── Task input ──

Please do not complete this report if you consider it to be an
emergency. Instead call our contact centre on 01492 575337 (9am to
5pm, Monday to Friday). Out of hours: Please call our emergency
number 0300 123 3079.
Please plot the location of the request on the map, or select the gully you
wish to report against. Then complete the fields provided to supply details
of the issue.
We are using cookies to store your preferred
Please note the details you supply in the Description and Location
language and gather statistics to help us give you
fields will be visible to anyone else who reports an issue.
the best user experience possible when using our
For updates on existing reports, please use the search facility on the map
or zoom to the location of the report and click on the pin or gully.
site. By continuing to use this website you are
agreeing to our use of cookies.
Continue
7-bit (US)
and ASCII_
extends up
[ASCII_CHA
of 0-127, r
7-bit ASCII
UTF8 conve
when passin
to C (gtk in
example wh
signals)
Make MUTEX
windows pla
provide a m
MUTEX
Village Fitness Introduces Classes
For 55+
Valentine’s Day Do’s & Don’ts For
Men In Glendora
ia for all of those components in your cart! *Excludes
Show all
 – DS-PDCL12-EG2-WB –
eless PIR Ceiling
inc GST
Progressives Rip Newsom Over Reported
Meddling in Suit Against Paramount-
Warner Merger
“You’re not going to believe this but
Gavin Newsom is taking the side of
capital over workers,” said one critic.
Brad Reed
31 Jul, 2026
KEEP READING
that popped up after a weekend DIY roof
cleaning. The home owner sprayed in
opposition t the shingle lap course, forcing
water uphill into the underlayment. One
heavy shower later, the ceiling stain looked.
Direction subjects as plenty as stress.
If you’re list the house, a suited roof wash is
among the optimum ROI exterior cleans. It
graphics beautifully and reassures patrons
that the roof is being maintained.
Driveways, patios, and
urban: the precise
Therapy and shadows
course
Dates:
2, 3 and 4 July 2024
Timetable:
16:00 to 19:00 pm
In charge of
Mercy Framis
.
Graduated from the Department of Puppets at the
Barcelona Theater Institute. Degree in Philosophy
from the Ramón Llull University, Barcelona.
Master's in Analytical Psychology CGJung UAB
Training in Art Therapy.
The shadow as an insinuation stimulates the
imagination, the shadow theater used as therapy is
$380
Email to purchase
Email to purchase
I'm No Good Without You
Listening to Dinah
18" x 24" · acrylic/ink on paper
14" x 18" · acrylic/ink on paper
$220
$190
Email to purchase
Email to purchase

───
── Task input ──

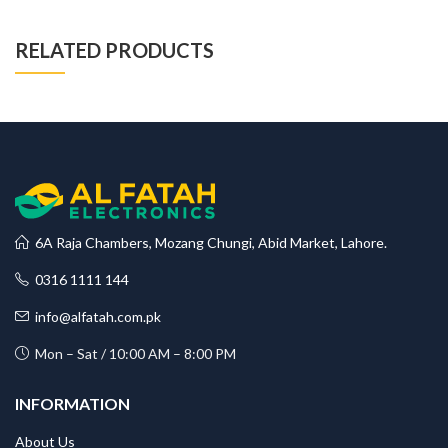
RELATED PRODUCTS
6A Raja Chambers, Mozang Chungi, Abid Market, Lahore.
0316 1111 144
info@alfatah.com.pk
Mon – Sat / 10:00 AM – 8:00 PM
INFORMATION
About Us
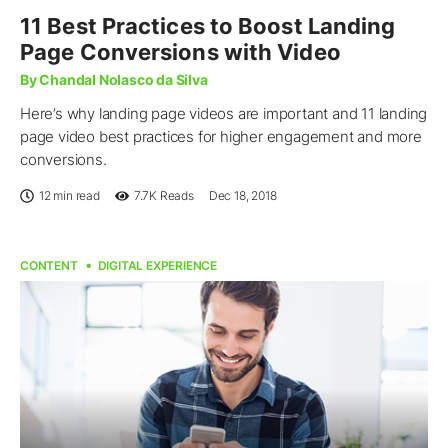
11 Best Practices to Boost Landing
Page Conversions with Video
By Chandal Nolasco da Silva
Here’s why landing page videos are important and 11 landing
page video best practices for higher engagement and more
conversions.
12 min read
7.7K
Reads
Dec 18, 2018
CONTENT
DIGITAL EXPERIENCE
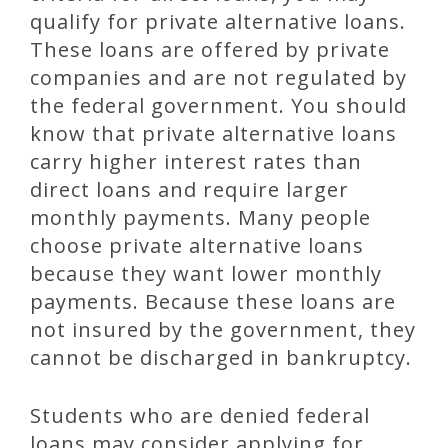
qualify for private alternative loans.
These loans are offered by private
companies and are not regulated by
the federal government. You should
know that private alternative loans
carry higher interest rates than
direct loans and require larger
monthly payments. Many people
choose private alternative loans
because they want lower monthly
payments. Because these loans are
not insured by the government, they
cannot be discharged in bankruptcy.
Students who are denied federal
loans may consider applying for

───
── Task input ──

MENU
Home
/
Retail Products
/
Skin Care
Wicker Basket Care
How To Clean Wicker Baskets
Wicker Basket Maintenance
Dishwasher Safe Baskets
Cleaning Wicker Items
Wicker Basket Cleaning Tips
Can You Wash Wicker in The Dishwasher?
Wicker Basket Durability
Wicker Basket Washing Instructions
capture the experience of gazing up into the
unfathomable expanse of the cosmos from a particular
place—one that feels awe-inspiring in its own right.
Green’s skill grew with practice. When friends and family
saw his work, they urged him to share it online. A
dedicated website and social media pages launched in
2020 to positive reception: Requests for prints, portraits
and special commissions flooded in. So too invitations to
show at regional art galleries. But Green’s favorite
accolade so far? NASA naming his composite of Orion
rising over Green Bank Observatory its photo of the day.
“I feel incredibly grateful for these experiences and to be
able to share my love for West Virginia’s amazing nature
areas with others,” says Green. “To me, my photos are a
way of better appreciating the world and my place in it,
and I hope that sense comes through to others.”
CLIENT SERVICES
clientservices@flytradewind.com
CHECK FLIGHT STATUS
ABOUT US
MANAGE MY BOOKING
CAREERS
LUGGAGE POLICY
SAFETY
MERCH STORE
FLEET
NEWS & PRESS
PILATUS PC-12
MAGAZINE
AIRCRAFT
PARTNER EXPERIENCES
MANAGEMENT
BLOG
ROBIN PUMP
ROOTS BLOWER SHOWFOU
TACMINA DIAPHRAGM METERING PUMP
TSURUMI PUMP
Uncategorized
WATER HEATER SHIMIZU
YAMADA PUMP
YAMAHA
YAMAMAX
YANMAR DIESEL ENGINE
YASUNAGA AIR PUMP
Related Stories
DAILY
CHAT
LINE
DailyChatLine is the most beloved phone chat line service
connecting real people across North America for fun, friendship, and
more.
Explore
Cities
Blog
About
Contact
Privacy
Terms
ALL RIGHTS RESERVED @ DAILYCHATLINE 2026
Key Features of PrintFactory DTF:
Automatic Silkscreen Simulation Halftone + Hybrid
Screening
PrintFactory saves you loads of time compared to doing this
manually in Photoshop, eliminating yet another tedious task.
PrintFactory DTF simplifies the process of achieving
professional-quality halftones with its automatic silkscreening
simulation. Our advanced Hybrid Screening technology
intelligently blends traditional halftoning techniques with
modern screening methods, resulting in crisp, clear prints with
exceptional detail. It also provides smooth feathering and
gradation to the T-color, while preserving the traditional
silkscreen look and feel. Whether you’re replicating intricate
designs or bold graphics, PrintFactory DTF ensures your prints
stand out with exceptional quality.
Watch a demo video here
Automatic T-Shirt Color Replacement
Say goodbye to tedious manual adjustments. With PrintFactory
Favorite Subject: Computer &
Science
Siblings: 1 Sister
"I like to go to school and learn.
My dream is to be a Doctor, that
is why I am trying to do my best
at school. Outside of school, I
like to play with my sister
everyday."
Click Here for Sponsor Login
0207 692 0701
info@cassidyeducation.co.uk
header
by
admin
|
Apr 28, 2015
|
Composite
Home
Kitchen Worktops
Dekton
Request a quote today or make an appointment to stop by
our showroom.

───

- Directions for this task: Count how many of the lines in the material include the word "Baskets", and state that number without anything else.

- Response: 2